ASSIGNMENT:
Taking the line containing "Describe the element at coordinates (422, 1914)" as the first and the last line of the entries as the end, reproduce every line between them exactly, including both.

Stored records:

○ ○ ○ ○

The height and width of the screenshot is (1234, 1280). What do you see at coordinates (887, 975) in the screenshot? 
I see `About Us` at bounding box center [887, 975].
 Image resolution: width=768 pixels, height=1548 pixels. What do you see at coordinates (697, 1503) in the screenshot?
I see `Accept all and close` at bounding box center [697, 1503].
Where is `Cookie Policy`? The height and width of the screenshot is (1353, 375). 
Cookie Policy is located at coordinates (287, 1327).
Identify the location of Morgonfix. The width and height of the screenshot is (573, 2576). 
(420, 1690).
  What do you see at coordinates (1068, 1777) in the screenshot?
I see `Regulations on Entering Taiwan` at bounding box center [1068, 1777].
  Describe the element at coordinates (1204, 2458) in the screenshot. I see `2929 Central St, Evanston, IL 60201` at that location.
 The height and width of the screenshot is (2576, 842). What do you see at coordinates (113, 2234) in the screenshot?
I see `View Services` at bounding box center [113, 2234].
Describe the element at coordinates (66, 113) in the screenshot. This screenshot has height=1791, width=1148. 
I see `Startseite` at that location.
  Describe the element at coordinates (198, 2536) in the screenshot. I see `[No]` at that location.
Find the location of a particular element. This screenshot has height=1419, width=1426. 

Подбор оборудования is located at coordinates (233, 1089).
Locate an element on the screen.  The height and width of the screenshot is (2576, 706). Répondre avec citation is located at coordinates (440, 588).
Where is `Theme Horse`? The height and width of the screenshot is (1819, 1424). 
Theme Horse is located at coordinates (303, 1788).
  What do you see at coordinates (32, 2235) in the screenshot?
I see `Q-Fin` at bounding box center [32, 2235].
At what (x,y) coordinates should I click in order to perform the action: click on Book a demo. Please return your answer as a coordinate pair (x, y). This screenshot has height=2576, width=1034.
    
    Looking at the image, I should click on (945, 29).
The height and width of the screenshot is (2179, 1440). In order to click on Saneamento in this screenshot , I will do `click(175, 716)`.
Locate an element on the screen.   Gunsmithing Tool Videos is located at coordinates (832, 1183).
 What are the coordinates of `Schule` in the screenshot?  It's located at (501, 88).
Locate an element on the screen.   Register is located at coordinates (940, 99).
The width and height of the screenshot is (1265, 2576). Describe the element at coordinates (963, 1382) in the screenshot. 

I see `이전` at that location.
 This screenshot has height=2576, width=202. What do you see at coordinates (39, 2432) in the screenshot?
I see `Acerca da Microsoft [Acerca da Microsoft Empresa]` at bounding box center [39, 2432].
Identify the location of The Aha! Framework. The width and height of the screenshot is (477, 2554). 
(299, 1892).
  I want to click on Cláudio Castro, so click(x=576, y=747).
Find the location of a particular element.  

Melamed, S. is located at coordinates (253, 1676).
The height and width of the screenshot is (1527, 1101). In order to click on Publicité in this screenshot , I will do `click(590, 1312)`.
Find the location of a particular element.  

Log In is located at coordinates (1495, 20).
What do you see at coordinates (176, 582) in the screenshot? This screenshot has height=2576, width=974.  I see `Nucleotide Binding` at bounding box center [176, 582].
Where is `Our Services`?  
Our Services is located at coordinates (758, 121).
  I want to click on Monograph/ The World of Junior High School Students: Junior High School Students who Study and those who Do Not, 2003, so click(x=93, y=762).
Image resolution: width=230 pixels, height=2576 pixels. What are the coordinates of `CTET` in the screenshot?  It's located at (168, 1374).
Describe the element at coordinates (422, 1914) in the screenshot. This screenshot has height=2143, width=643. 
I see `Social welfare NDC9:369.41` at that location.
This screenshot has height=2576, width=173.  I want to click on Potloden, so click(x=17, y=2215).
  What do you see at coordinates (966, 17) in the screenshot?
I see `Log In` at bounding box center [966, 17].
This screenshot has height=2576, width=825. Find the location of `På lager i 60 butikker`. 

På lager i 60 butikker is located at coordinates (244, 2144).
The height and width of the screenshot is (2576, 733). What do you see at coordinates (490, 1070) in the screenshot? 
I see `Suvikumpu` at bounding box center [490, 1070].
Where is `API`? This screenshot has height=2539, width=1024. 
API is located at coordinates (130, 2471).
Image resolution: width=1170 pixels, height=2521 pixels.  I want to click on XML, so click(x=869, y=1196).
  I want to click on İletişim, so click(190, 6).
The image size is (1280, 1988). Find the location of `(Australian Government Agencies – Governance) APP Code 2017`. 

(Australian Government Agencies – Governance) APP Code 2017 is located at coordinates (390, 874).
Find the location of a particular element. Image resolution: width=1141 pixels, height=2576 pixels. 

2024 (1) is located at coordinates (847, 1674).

○ ○ ○ ○

PROBLEM SOLUTION:
Describe the element at coordinates (422, 1914) in the screenshot. This screenshot has height=2143, width=643. 
I see `Social welfare NDC9:369.41` at that location.
This screenshot has height=2576, width=173.  I want to click on Potloden, so click(x=17, y=2215).
  What do you see at coordinates (966, 17) in the screenshot?
I see `Log In` at bounding box center [966, 17].
This screenshot has height=2576, width=825. Find the location of `På lager i 60 butikker`. 

På lager i 60 butikker is located at coordinates (244, 2144).
The height and width of the screenshot is (2576, 733). What do you see at coordinates (490, 1070) in the screenshot? 
I see `Suvikumpu` at bounding box center [490, 1070].
Where is `API`? This screenshot has height=2539, width=1024. 
API is located at coordinates (130, 2471).
Image resolution: width=1170 pixels, height=2521 pixels.  I want to click on XML, so click(x=869, y=1196).
  I want to click on İletişim, so click(190, 6).
The image size is (1280, 1988). Find the location of `(Australian Government Agencies – Governance) APP Code 2017`. 

(Australian Government Agencies – Governance) APP Code 2017 is located at coordinates (390, 874).
Find the location of a particular element. Image resolution: width=1141 pixels, height=2576 pixels. 

2024 (1) is located at coordinates (847, 1674).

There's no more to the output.